February 6, 2014 / 12:47 PM / 5 years ago

BCE rides media, wireless units to profit growth

TORONTO (Reuters) - BCE Inc, Canada’s biggest telecommunications company, posted a 17 percent rise in adjusted quarterly profit and raised its dividend on Thursday, helped by strong growth in its media wing and ongoing strength in wireless.

President and Chief Executive of Bell Canada Enterprises (BCE) Inc George Cope looks on during the annual general shareholders meeting at the Congress Center in Quebec City May 3, 2012. BCE Inc, REUTERS/Mathieu Belanger

The Montreal-based parent of Bell has moved forcefully into a leading position in the media industry in recent years with several large acquisitions, while creeping up on market leader Rogers Communications Inc in wireless and launching an updated Internet-based television product.

BCE Chief Executive Officer George Cope said on a call with investors he was “clearly disappointed in not being a part of the new national NHL contract” which Rogers locked up in a 12-year C$5.2 billion hockey broadcast deal in November.

Analysts described the results as solid, with minor positive surprises in the size of the dividend hike and the relative strength of BCE’s lagging landline business.

“The steady results set a tone for a good start to 2014,” Desjardins analyst Maher Yaghi wrote in a note.

“As penetration for IPTV increases, BCE should continue to post improving results in wireline, which is important for the long-term sustainability of the dividend.”

Bell said it added 119,520 net contract wireless subscribers in the three months to the end of 2013, and the average monthly bill of a Bell wireless customer was C$57.92. That is down from C$58.30 in the prior quarter but above a year earlier.

The gain in customers was less than in the year ago quarter, which Bell said demonstrated the competitive intensity of the holiday period, coupled with slimmer discounts on handsets.

Bell covets such customers, who sign multiyear contracts to use the latest smartphones and typically pay four times more each month than prepaid subscribers.

It said postpaid churn, the rate at which these valued customers leave, dropped to 1.29 percent from 1.35 percent.

The company recently cut roaming fees to the United States, Europe and elsewhere amid increasing pressure from regulators. But it was sideswiped by a cut-throat U.S. roaming offer launched by upstart Wind Mobile this month.

BCE shares gained 1.2 percent to C$45.90 on the Toronto Stock Exchange in morning trade.


Bell said it also added 15,690 landline Internet customers and 60,301 customers signed up to Fibe TV, which BCE runs over its Internet network.

More customers paying higher bills for those two services enabled the otherwise shrinking legacy landline business to maintain stable revenue and even eke out earnings growth.

Operating revenue at the media unit, including the acquisition of Astral that closed mid-year, jumped 39 percent. Excluding Astral, Bell Media notched 2 percent revenue growth.

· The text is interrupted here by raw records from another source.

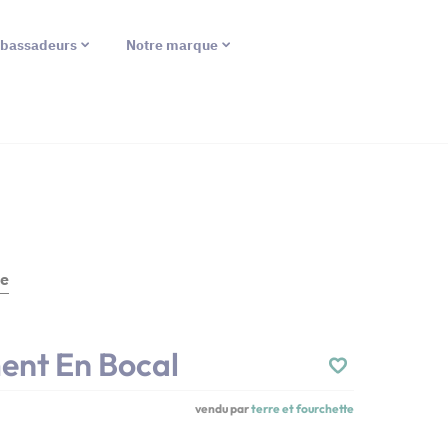
bassadeurs
Notre marque
te
ent En Bocal
vendu par
terre et fourchette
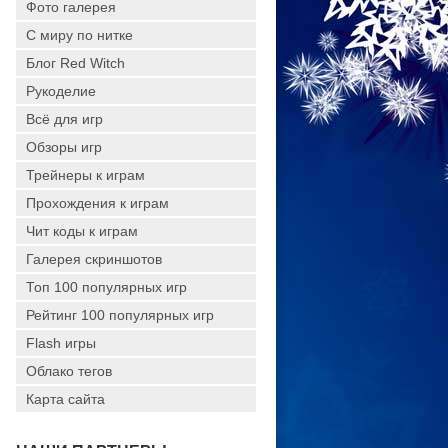
Фото галерея
С миру по нитке
Блог Red Witch
Рукоделие
Всё для игр
Обзоры игр
Трейнеры к играм
Прохождения к играм
Чит коды к играм
Галерея скриншотов
Топ 100 популярных игр
Рейтинг 100 популярных игр
Flash игры
Облако тегов
Карта сайта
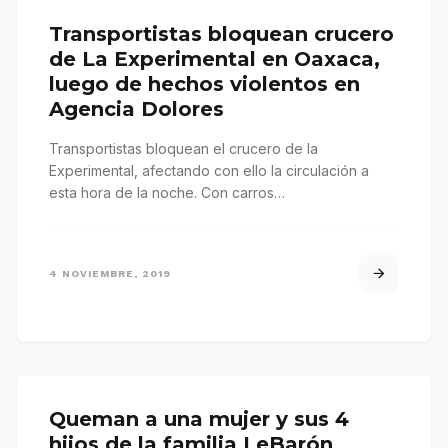
Transportistas bloquean crucero
de La Experimental en Oaxaca,
luego de hechos violentos en
Agencia Dolores
Transportistas bloquean el crucero de la
Experimental, afectando con ello la circulación a
esta hora de la noche. Con carros…
4 NOVIEMBRE, 2019
Queman a una mujer y sus 4
hijos de la familia LeBarón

BCE said it expects to cut costs by more than C$170 million in 2014, with much of that coming from reduced labor costs as it integrates Astral, once its largest media supplier.

BCE said fourth-quarter net earnings slipped to C$495 million, or 64 Canadian cents a share, from C$666 million, or 86 Canadian cents, a year earlier, due to a windfall on spectrum in late 2012.

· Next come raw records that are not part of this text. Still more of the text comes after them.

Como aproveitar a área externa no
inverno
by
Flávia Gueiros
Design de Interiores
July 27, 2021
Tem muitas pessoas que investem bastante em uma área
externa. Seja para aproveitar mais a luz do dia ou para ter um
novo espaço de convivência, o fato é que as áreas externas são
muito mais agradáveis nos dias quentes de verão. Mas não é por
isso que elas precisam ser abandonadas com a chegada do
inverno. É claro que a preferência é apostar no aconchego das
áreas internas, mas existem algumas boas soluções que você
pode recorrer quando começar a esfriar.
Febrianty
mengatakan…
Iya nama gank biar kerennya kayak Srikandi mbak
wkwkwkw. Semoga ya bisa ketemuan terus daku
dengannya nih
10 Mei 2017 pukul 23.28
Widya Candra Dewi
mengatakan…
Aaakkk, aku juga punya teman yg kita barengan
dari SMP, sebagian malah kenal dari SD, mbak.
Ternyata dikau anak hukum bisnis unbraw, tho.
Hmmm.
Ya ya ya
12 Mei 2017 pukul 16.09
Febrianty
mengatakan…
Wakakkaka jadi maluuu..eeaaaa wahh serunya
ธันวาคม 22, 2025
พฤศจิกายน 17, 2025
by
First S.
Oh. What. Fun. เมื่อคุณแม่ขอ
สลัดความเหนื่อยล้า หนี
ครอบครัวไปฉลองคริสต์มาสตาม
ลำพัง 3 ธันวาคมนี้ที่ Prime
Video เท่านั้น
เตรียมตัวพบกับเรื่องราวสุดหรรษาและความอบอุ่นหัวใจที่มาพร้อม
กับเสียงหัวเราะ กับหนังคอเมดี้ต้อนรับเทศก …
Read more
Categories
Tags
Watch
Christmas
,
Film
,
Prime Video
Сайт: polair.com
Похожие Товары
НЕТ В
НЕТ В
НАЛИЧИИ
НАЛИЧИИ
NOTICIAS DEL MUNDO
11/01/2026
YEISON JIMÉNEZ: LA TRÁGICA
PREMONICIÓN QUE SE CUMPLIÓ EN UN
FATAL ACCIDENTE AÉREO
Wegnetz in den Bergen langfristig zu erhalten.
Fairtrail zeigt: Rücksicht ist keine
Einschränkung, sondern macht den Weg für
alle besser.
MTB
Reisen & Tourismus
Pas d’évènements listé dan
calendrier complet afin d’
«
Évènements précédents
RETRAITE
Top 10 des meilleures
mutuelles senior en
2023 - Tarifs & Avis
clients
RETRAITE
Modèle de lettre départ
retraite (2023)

On an adjusted basis, which strips out gains made from the spectrum asset, the company earned 70 Canadian cents a share, up from 60 cents a year ago. Operating revenue was C$5.38 billion, compared with C$5.16 billion a year earlier.

Analysts had on average expected BCE to earn 69 Canadian cents a share on revenue of C$5.41 billion, according to Thomson Reuters I/B/E/S.

BCE said it expects Bell’s revenue to grow between 2 and 4 percent in 2014, and for the overall company to earn between C$3.10 and C$3.20 a share. It raised its dividend by 6 percent to C$2.47 a share annually.

BCE said that in the event that the discount rate rose by 50 basis points - not impossible given historically low current rates - it could eliminate its pension solvency deficit, raising the possibility of further cash flow growth that would in turn support higher dividend payouts.